Highly enhanced stability and thermoelectric performance of copper sulfides-based composites by multiphase engineering

Abstract

Interfaces play a key role in affecting carrier, ion and phonon migration, and constructing appropriate phase interfaces allows for synergistically improving the related physical performance. Herein, the effects of various interfaces on electronic and thermal transport in copper sulfide are studied. Dramatically improved mechanical properties and service stability in copper sulfide-based composites are realized while excellent thermoelectric performance is maintained by employing multiphase engineering.
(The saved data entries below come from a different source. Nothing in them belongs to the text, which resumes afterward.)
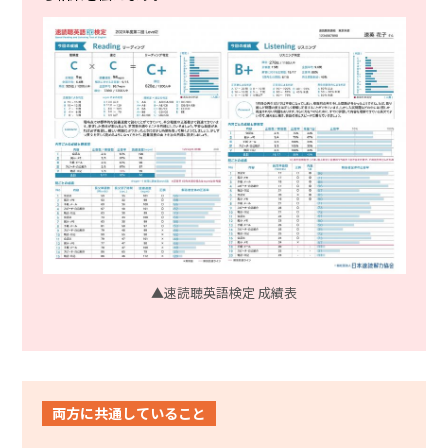
▲速読聴英語検定 成績表
両方に共通していること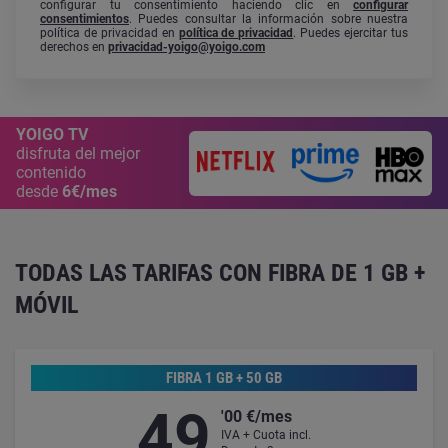
configurar tu consentimiento haciendo clic en
configurar
consentimientos
. Puedes consultar la información sobre nuestra
política de privacidad en
política de privacidad
. Puedes ejercitar tus
derechos en
privacidad-yoigo@yoigo.com
YOIGO TV
disfruta del mejor
contenido
desde
6€/mes
TODAS LAS TARIFAS CON FIBRA DE 1 GB +
MÓVIL
FIBRA 1 GB + 50 GB
49
'00 €/mes
IVA + Cuota incl.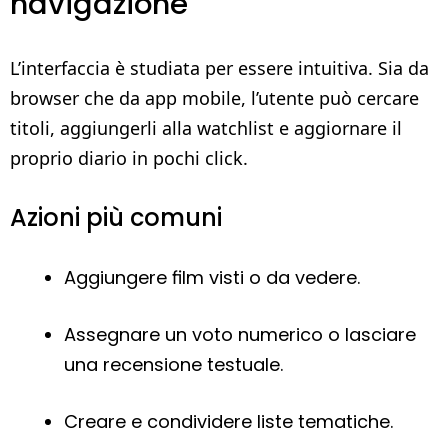
navigazione
L’interfaccia è studiata per essere intuitiva. Sia da
browser che da app mobile, l’utente può cercare
titoli, aggiungerli alla watchlist e aggiornare il
proprio diario in pochi click.
Azioni più comuni
Aggiungere film visti o da vedere.
Assegnare un voto numerico o lasciare
una recensione testuale.
Creare e condividere liste tematiche.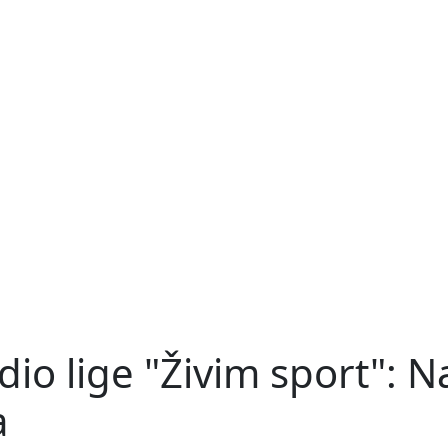
dio lige "Živim sport": Na
a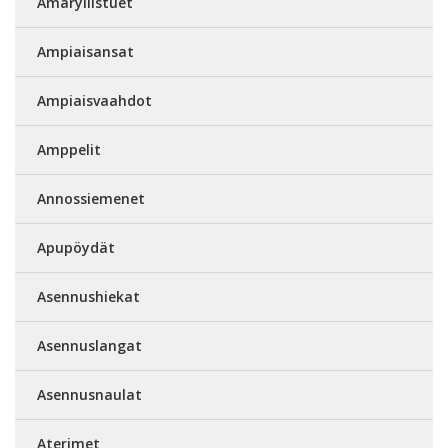
Amaryllistuet
Ampiaisansat
Ampiaisvaahdot
Amppelit
Annossiemenet
Apupöydät
Asennushiekat
Asennuslangat
Asennusnaulat
Aterimet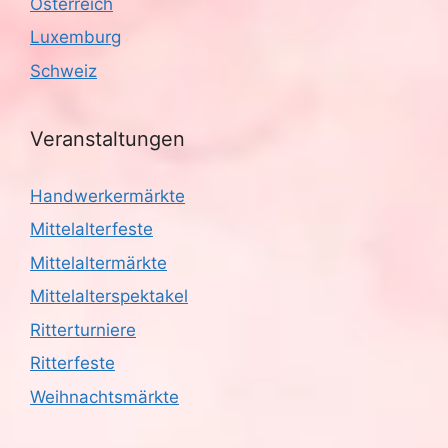
Österreich
Luxemburg
Schweiz
Veranstaltungen
Handwerkermärkte
Mittelalterfeste
Mittelaltermärkte
Mittelalterspektakel
Ritterturniere
Ritterfeste
Weihnachtsmärkte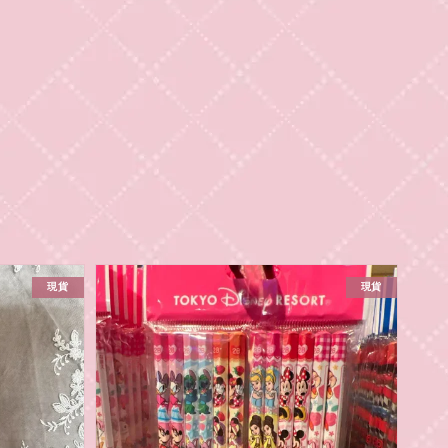
現貨
現貨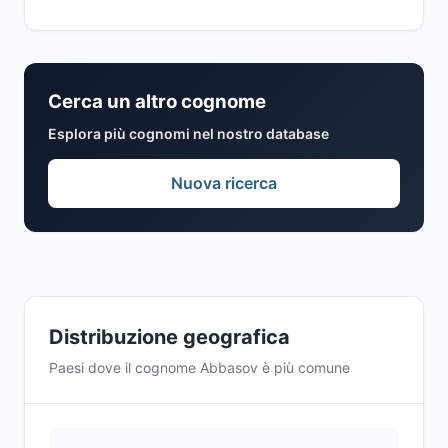
Cerca un altro cognome
Esplora più cognomi nel nostro database
Nuova ricerca
Distribuzione geografica
Paesi dove il cognome Abbasov è più comune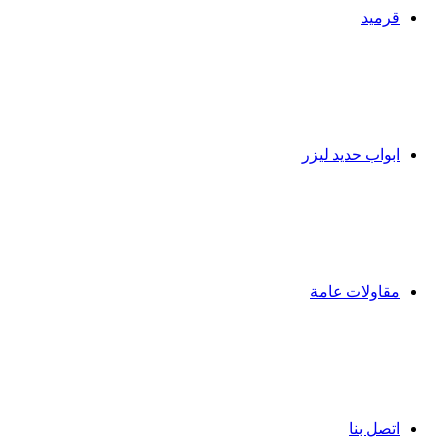
قرميد
ابواب حديد ليزر
مقاولات عامة
اتصل بنا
The phase composition and intrinsically excessive hole concentration of copper sulfide have been elaborately tailored by regulating Cu vacancies after compositing insulated boron, leading to a significantly optimized Seebeck coefficient. The enhanced phonon scattering effect by high-density interfaces and the deteriorated electrical conductivity contribution result in the overall reduced thermal conductivity. A peak ZT of 1.32 at 773 K could be achieved in the Cu1.8S-0.75 wt% B bulk specimen. In addition, multiscale boron inclusions favor improving mechanical strength by dispersing strengthening. More importantly, spontaneously generated nanoprecipitates inhibit further sulfur volatilization in the matrix, and the introduced interfaces are beneficial for suppressing Cu ion long-range migration as well, which improves the service stability of copper sulfide-based bulk composites. Broadly, the strategy of constructing multiphase by compositing insulated particles paves an important way toward reasonable design of excellent TE materials.